[Try it]: Nothing in the copy should be a picture; everything else in the listing is to be restated exactly.

***

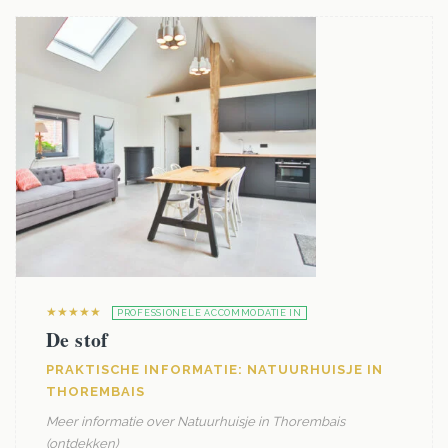
★★★★★
PROFESSIONELE ACCOMMODATIE IN
De stof
PRAKTISCHE INFORMATIE: NATUURHUISJE IN
THOREMBAIS
Meer informatie over Natuurhuisje in Thorembais
(ontdekken)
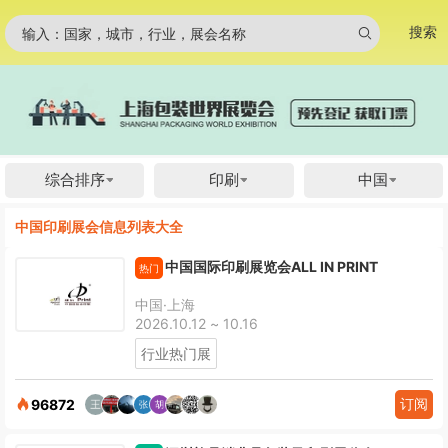
搜索
输入：国家，城市，行业，展会名称
综合排序
印刷
中国
中国印刷展会信息列表大全
中国国际印刷展览会ALL IN PRINT
热门
中国·上海
2026.10.12 ~ 10.16
行业热门展
订阅
96872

***

[Response box]:
★★★★★
PROFESSIONELE ACCOMMODATIE IN
De stof
PRAKTISCHE INFORMATIE: NATUURHUISJE IN
THOREMBAIS
Meer informatie over Natuurhuisje in Thorembais
(ontdekken)
搜索
输入：国家，城市，行业，展会名称
综合排序
印刷
中国
中国印刷展会信息列表大全
中国国际印刷展览会ALL IN PRINT
热门
中国·上海
2026.10.12 ~ 10.16
行业热门展
订阅
96872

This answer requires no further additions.